Por Macarena López, Directora Ejecutiva de Aster
Durante décadas, la minería fue vista como una industria tradicional, intensiva en capital y con baja apertura a la innovación externa. Hoy, esa realidad está cambiando. Desde Antofagasta —corazón minero de Chile— se está demostrando que es posible transformar el sector con tecnología, colaboración y liderazgo femenino.
Liderar Aster como mujer en una industria históricamente masculinizada no es solo un dato estadístico, es una responsabilidad y también una oportunidad. Significa abrir espacios donde antes no los había, demostrar que la innovación necesita diversidad de miradas y que la colaboración puede ser tan estratégica como la tecnología misma. El liderazgo femenino está aportando nuevas capacidades claves para la minería del futuro, como la colaboración, la mirada sistémica y la apertura a la innovación.
Resolver los complejos desafíos que enfrenta la minería requiere conectar capacidades que están dentro y fuera de la industria: la operación, la tecnología, los proveedores, las startups y la academia. La transformación minera ocurre cuando se articulan estos actores en torno a desafíos reales de la industria, entendiendo también la complejidad del territorio y de las personas que lo habitan.
Tras cuatro años de trayectoria, en Aster junto a Escondida | BHP, hemos consolidado un ecosistema de alto impacto con 50 startups minetech aceleradas, más de USD $1,65 millones invertidos en capital semilla y ventas acumuladas superiores a USD $17 millones.
Pero más allá de las cifras, lo relevante es el impacto real en la industria: hoy existen más de 25 operaciones mineras que integran tecnologías de nuestro portafolio, con 90 contratos en ejecución y 19 pilotos vigentes. Además, un 13% de nuestras startups ya cuenta con contratos internacionales, validando que desde el norte de Chile se puede competir globalmente.
Este crecimiento no es casual. Responde a una convicción profunda: la minería del futuro necesita abrirse a nuevas miradas, nuevas soluciones y nuevos liderazgos. Y en ese camino, el liderazgo femenino no es una excepción, sino una fortaleza. Aportamos una visión colaborativa, sistémica y orientada a generar impacto sostenible en el tiempo.

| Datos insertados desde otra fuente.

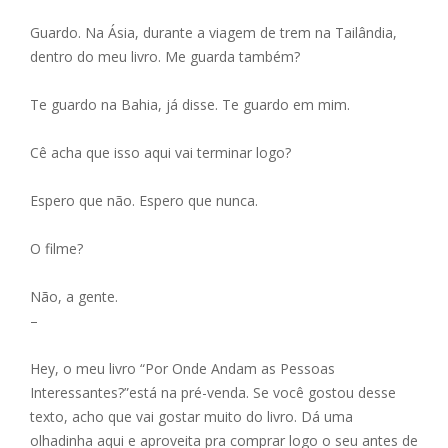
Guardo. Na Ásia, durante a viagem de trem na Tailândia,
dentro do meu livro. Me guarda também?
Te guardo na Bahia, já disse. Te guardo em mim.
Cê acha que isso aqui vai terminar logo?
Espero que não. Espero que nunca.
O filme?
Não, a gente.
–
Hey, o meu livro “Por Onde Andam as Pessoas
Interessantes?”está na pré-venda. Se você gostou desse
texto, acho que vai gostar muito do livro. Dá uma
olhadinha aqui e aproveita pra comprar logo o seu antes de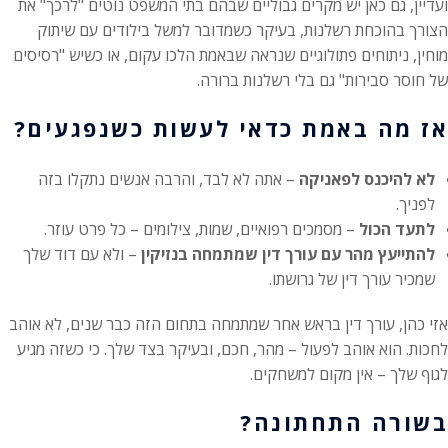
ועדיין, גם כאן יש מקרים גבוליים שבהם בתי המשפט נוטים "לרכך" את
הצורך בהוכחת רשלנות, בעיקר כשמדובר למשל בילודים עם שיתוק
מוחין, ניתוחים פתולוגיים שנראה שבאמת הלכו עקום, או כשיש "רסיסים
של חוסר סבירות" גם בלי רשלנות ברורה.
אז מה באמת כדאי לעשות כשנפגעים?
לא להיכנס לפאניקה
– אתה לא לבד, והרבה אנשים נתקלו בזה
לפניך.
לתעד הכול
– מסמכים רפואיים, שמות, צילומים – כל פרט עוזר.
להתייעץ מהר עם עורך דין שמתמחה בנזיקין
– ולא עם דוד שלך
שמכיר עורך דין של גרושתו.
אזי כהן, עורך דין בראש אחר שמתמחה בתחום הזה כבר שנים, לא אוהב
לחכות. הוא אוהב לפעול – מהר, חכם, ובעיקר בצד שלך. כי כשזה מגיע
לגוף שלך – אין מקום למשחקים.
בשורה התחתונה?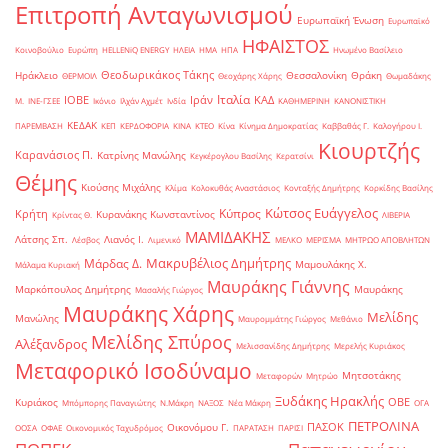
Επιτροπή Ανταγωνισμού
Ευρωπαϊκή Ένωση
Ευρωπαϊκό
ΗΦΑΙΣΤΟΣ
Κοινοβούλιο
Ευρώπη
ΗELLENiQ ENERGY
ΗΛΕΙΑ
ΗΜΑ
ΗΠΑ
Ηνωμένο Βασίλειο
Θεοδωρικάκος Τάκης
Ηράκλειο
Θεσσαλονίκη
Θράκη
ΘΕΡΜΟΙΛ
Θεοχάρης Χάρης
Θωμαδάκης
Ιταλία
ΙΟΒΕ
Ιράν
ΚΑΔ
Μ.
ΙΝΕ-ΓΣΕΕ
Ικόνιο
Ιλχάν Αχμέτ
Ινδία
ΚΑΘΗΜΕΡΙΝΗ
ΚΑΝΟΝΙΣΤΙΚΗ
ΚΕΔΑΚ
ΠΑΡΕΜΒΑΣΗ
ΚΕΠ
ΚΕΡΔΟΦΟΡΙΑ
ΚΙΝΑ
ΚΤΕΟ
Κίνα
Κίνημα Δημοκρατίας
Καββαθάς Γ.
Καλογήρου Ι.
Κιουρτζής
Καρανάσιος Π.
Κατρίνης Μανώλης
Κεγκέρογλου Βασίλης
Κερατσίνι
Θέμης
Κιούσης Μιχάλης
Κλίμα
Κολοκυθάς Αναστάσιος
Κονταξής Δημήτρης
Κορκίδης Βασίλης
Κώτσος Ευάγγελος
Κύπρος
Κρήτη
Κυρανάκης Κωνσταντίνος
Κρίντας Θ.
ΛΙΒΕΡΙΑ
ΜΑΜΙΔΑΚΗΣ
Λάτσης Σπ.
Λιανός Ι.
Λέσβος
Λιμενικό
ΜΕΛΚΟ
ΜΕΡΙΣΜΑ
ΜΗΤΡΩΟ ΑΠΟΒΛΗΤΩΝ
Μακρυβέλιος Δημήτρης
Μάρδας Δ.
Μαμουλάκης Χ.
Μάλαμα Κυριακή
Μαυράκης Γιάννης
Μαρκόπουλος Δημήτρης
Μαυράκης
Μασαλής Γιώργος
Μαυράκης Χάρης
Μελίδης
Μανώλης
Μαυρομμάτης Γιώργος
Μεθάνιο
Μελίδης Σπύρος
Αλέξανδρος
Μελισσανίδης Δημήτρης
Μερελής Κυριάκος
Μεταφορικό Ισοδύναμο
Μητσοτάκης
Μεταφορών
Μητρώο
Ξυδάκης Ηρακλής
ΟΒΕ
Κυριάκος
Μπόμπορης Παναγιώτης
Ν.Μάκρη
ΝΑΞΟΣ
Νέα Μάκρη
ΟΓΑ
ΠΕΤΡΟΛΙΝΑ
ΠΑΣΟΚ
Οικονόμου Γ.
ΟΟΣΑ
ΟΦΑΕ
Οικονομικός Ταχυδρόμος
ΠΑΡΑΤΑΣΗ
ΠΑΡΙΣΙ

Este primer semestre daremos un paso decisivo con el lanzamiento de Open Aster, nuestro nuevo programa de innovación abierta operado junto a Escondida | BHP. La iniciativa conectará desafíos operacionales reales de la mayor productora de cobre del mundo con startups y proveedores locales, nacionales e internacionales. El objetivo es generar oportunidades concretas de pilotaje tecnológico en escenarios industriales de alta exigencia.

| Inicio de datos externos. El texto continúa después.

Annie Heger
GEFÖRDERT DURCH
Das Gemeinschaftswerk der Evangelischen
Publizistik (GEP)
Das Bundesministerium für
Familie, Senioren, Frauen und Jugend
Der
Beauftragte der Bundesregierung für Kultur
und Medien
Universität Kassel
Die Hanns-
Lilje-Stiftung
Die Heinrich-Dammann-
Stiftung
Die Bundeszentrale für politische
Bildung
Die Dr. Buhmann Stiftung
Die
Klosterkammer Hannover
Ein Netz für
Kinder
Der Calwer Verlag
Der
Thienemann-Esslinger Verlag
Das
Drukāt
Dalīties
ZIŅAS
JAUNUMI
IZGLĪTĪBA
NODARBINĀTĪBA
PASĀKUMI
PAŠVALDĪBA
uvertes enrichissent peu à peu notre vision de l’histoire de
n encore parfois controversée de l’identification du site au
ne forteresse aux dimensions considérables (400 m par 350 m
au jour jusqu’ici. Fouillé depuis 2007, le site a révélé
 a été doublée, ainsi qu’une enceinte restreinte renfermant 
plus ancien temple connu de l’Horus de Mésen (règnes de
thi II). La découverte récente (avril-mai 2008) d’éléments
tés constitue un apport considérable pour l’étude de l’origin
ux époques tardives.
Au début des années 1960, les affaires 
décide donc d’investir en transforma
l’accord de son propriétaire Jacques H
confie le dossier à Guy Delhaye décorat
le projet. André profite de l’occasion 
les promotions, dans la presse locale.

El lanzamiento se realizará en abril, convocando a actores de todo el ecosistema para que Antofagasta continúe consolidándose como polo de innovación minera y laboratorio de soluciones tecnológicas para la industria global.
En paralelo, iniciamos nuestro octavo programa de aceleración con cinco nuevas startups que abordan desafíos críticos de la industria: inspecciones de seguridad mediante drones de alta resolución, plataformas de gestión integral de residuos industriales, modelos predictivos para optimizar campañas de sondaje, monitoreo multisensorial en pilas de lixiviación y software basado en inteligencia artificial para anticipar fallas en ductos mineros.
Estas tecnologías no solo prometen eficiencia operativa, sino también mayores estándares de seguridad y sostenibilidad para la minería del futuro.
Revolucionar la minería no significa reemplazar su historia, sino proyectarla hacia el futuro. La innovación minera ocurre cuando conectamos capacidades, generamos confianza y nos atrevemos a liderar con propósito.
Hoy, desde una organización liderada por mujeres, estamos demostrando que la minería puede ser más abierta, más tecnológica y más global. Y que desde Antofagasta están surgiendo soluciones capaces de transformar una de las industrias más estratégicas para Chile y el mundo.